Le codeur rotatif, minuscule composant présent dans d’innombrables dispositifs médicaux, est désormais devenu une métaphore de la division entre l’humain et la machine. Dans le service de soins de fin de vie, l’IA ne peut pas comprendre pourquoi les membres de la famille insistent pour recourir à un soulagement physique de la douleur “ inefficace ” plutôt qu’à une sédation directe ; dans la clinique psychiatrique, les algorithmes peuvent identifier les marqueurs biochimiques de la dépression, mais ils ne parviennent pas à lire la lueur fugace du désespoir dans les yeux du patient ; le système d’allocation des ressources dans le service des urgences planifie calmement les disponibilités en fonction de la probabilité de survie, sans voir les larmes des mères agenouillées, tenant leurs enfants dans leurs bras.
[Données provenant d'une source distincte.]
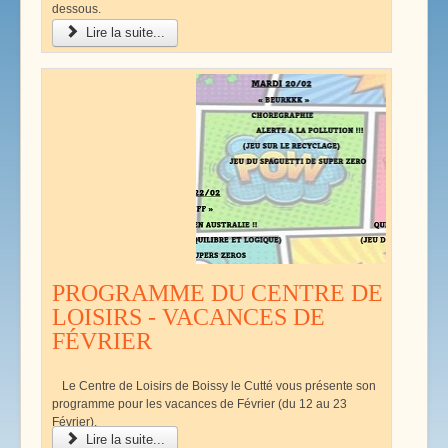
dessous.
Lire la suite...
PROGRAMME DU CENTRE DE
LOISIRS - VACANCES DE
FÉVRIER
Le Centre de Loisirs de Boissy le Cutté vous présente son
programme pour les vacances de Février (du 12 au 23
Février).
Lire la suite...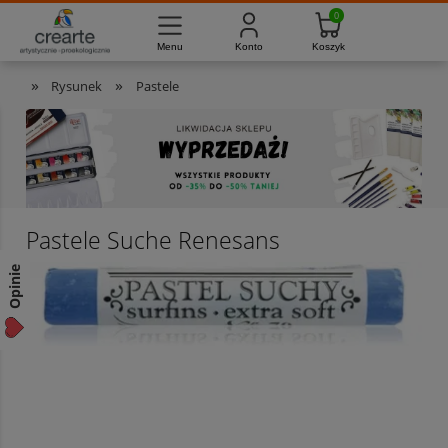
733-012-789
8:00 - 16:00
Masz pytania?
Pon. - Pt.
»
»
Rysunek
Pastele
Pastele Suche Renesans
Opinie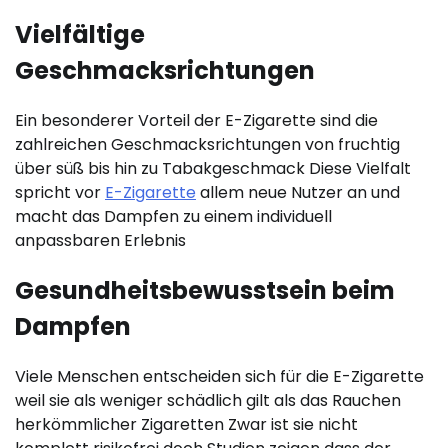
Vielfältige
Geschmacksrichtungen
Ein besonderer Vorteil der E-Zigarette sind die
zahlreichen Geschmacksrichtungen von fruchtig
über süß bis hin zu Tabakgeschmack Diese Vielfalt
spricht vor
E-Zigarette
allem neue Nutzer an und
macht das Dampfen zu einem individuell
anpassbaren Erlebnis
Gesundheitsbewusstsein beim
Dampfen
Viele Menschen entscheiden sich für die E-Zigarette
weil sie als weniger schädlich gilt als das Rauchen
herkömmlicher Zigaretten Zwar ist sie nicht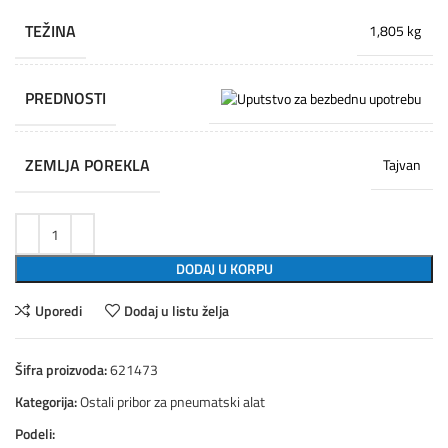
TEŽINA
1,805 kg
PREDNOSTI
ZEMLJA POREKLA
Tajvan
DODAJ U KORPU
Uporedi
Dodaj u listu želja
Šifra proizvoda:
621473
Kategorija:
Ostali pribor za pneumatski alat
Podeli: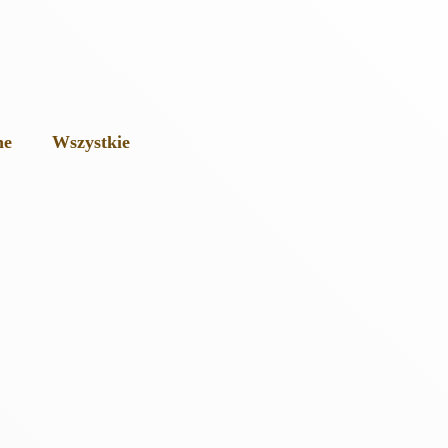
ne
Wszystkie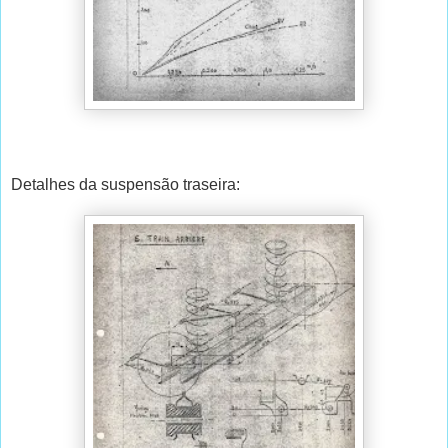
Detalhes da suspensão traseira: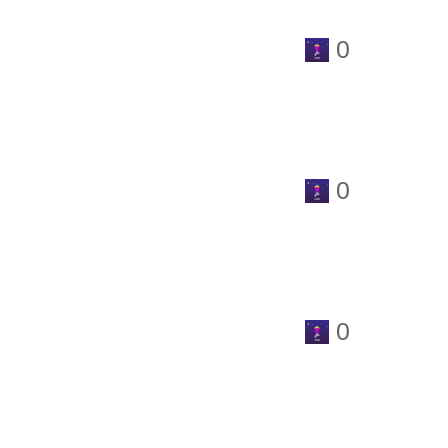
0
0
0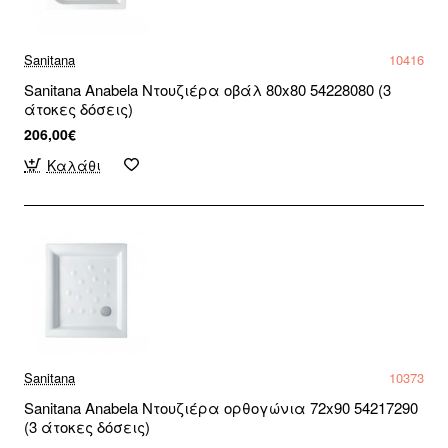
Sanitana
10416
Sanitana Anabela Ντουζιέρα οβάλ 80x80 54228080 (3
άτοκες δόσεις)
206,00€
Καλάθι
Sanitana
10373
Sanitana Anabela Ντουζιέρα ορθογώνια 72x90 54217290
(3 άτοκες δόσεις)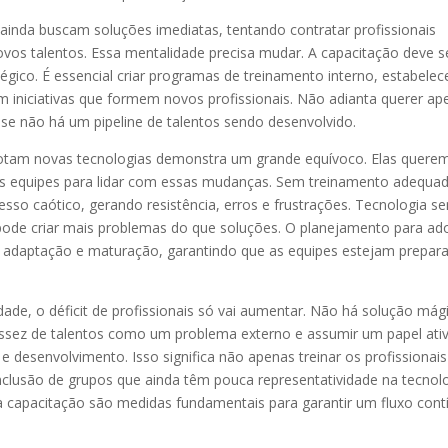
inda buscam soluções imediatas, tentando contratar profissionais
ovos talentos. Essa mentalidade precisa mudar. A capacitação deve s
gico. É essencial criar programas de treinamento interno, estabelec
 em iniciativas que formem novos profissionais. Não adianta querer a
 se não há um pipeline de talentos sendo desenvolvido.
otam novas tecnologias demonstra um grande equívoco. Elas quere
s equipes para lidar com essas mudanças. Sem treinamento adequad
so caótico, gerando resistência, erros e frustrações. Tecnologia s
, pode criar mais problemas do que soluções. O planejamento para a
de adaptação e maturação, garantindo que as equipes estejam prepar
e, o déficit de profissionais só vai aumentar. Não há solução mági
ssez de talentos como um problema externo e assumir um papel ati
desenvolvimento. Isso significa não apenas treinar os profissionai
clusão de grupos que ainda têm pouca representatividade na tecnolo
à capacitação são medidas fundamentais para garantir um fluxo cont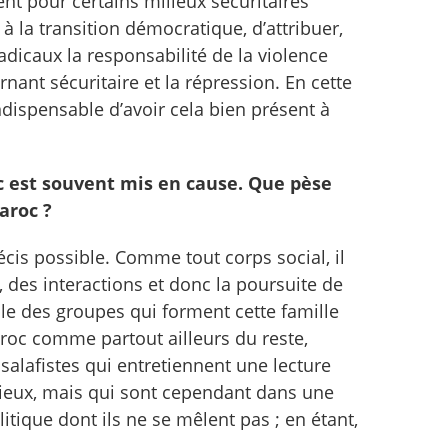
t pour certains milieux sécuritaires
à la transition démocratique, d’attribuer,
dicaux la responsabilité de la violence
rnant sécuritaire et la répression. En cette
ndispensable d’avoir cela bien présent à
 est souvent mis en cause. Que pèse
aroc ?
précis possible. Comme tout corps social, il
 des interactions et donc la poursuite de
ble des groupes qui forment cette famille
Maroc comme partout ailleurs du reste,
salafistes qui entretiennent une lecture
ligieux, mais qui sont cependant dans une
litique dont ils ne se mêlent pas ; en étant,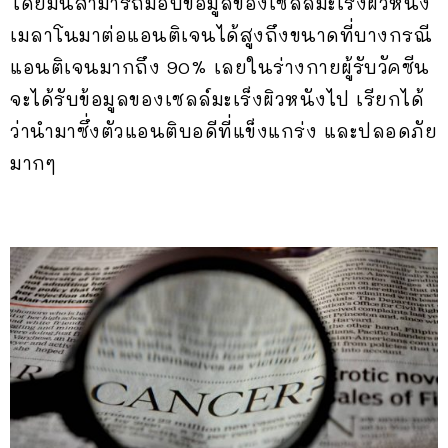
โดยมันสามารถมอบข้อมูลของเซลล์มะเร็งผิวหนัง
เมลาโนมาต่อแอนติเจนได้สูงถึงขนาดที่บางกรณี
แอนติเจนมากถึง 90% เลยในร่างกายผู้รับวัคซีน
จะได้รับข้อมูลของเซลล์มะเร็งผิวหนังไป เรียกได้
ว่านำมาซึ่งตัวแอนติบอดีที่แข็งแกร่ง และปลอดภัย
มากๆ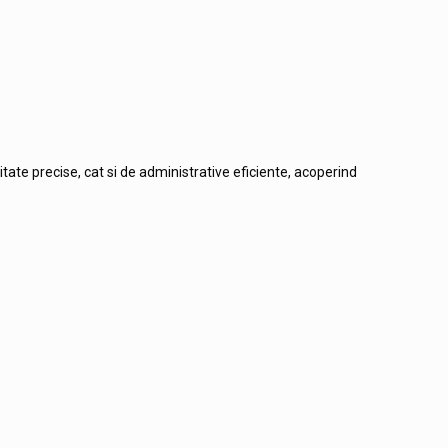
itate precise, cat si de administrative eficiente, acoperind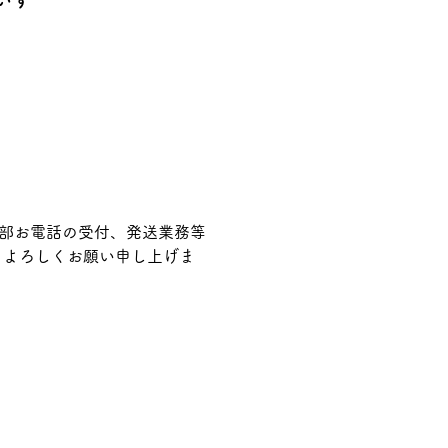
いす
業部お電話の受付、発送業務等
うよろしくお願い申し上げま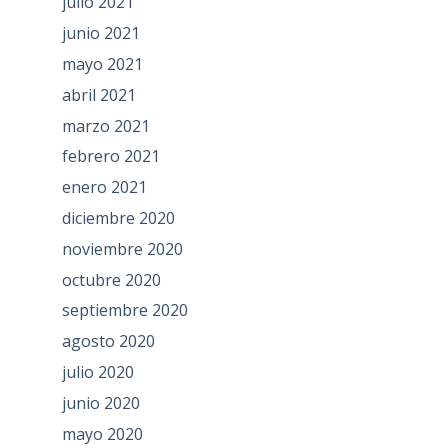
julio 2021
junio 2021
mayo 2021
abril 2021
marzo 2021
febrero 2021
enero 2021
diciembre 2020
noviembre 2020
octubre 2020
septiembre 2020
agosto 2020
julio 2020
junio 2020
mayo 2020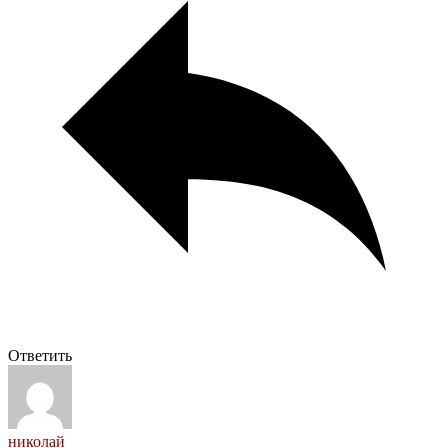
Ответить
николай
Lorsque les soins de santé sont réduits à un problème mathématique de probabilité de survie, les rides de la nature humaine deviennent des erreurs que le système s’empresse de corriger.
Le dispositif de surveillance à côté du lit de mon père émet soudain un bourdonnement régulier, suivi de près par l’alerte de l’IA : “ Le patient présente un râle mortel ; il est recommandé d’injecter des sédatifs afin d’améliorer son confort. ” Je regardai le visage de mon père, ses yeux troubles fixant les ombres des arbres qui ondulaient au-dehors, tandis que ses lèvres sèches et craquelées bougeaient. L’infirmière secoua doucement la tête et se pencha pour humidifier ses lèvres avec une compresse imbibée d’eau tiède – une action qui n’a été inscrite dans aucun guide clinique.
Voilà le paradoxe des soins de santé fondés sur l’intelligence artificielle : elle peut prolonger la durée des battements cardiaques, mais elle ne peut pas mesurer la force transmise par une poignée de main ; elle peut calculer le plan de traitement le plus économique, mais elle ne peut pas tenir compte du miracle suscité par ces mots : ‘ Je suis toujours là. ’.
Le médecin humain s’avança vers moi, sans prêter attention au flot de données affiché sur l’écran, posant simplement sa main sur mon épaule tremblante. Ce simple geste ressemblait à un barrage, bloquant la sensation d’étouffement provoquée par cette inondation de données. Dans les derniers instants de la vie de mon père, ce dont on avait besoin, ce n’était pas un pourcentage de taux de survie, mais la confirmation de son existence en tant que “ personne ” plutôt qu’en tant que “ numéro de dossier ”.
Lorsque la technologie se précipite vers la fin de sa vie, elle ne rencontre pas des défauts, mais les bornes marquant la dignité humaine.
L’épitaphe d’Edward Livingston Trudeau résonne encore après un siècle : “ Parfois soigner, souvent aider, toujours consoler. ” Dans le temple médical gouverné par les algorithmes, nous avons encore plus besoin de ces regards “ inefficaces ”, de ces touches “ superflues ” et de ce respect pour les “ choix irrationnels ” – ce sont ces lumières humaines, apparemment redondantes, qui gardent la vie chaude avant qu’elle ne s’éteigne.
L’intelligence artificielle médicale du futur sera peut-être capable de simuler des paroles de réconfort parfaites, mais la véritable chaleur de la paume humaine restera toujours le code source que les algorithmes froids ne pourront jamais reproduire. Sur l’équilibre éternel entre guérison et soin, certains poids ne peuvent être pesés qu’avec le cœur humain.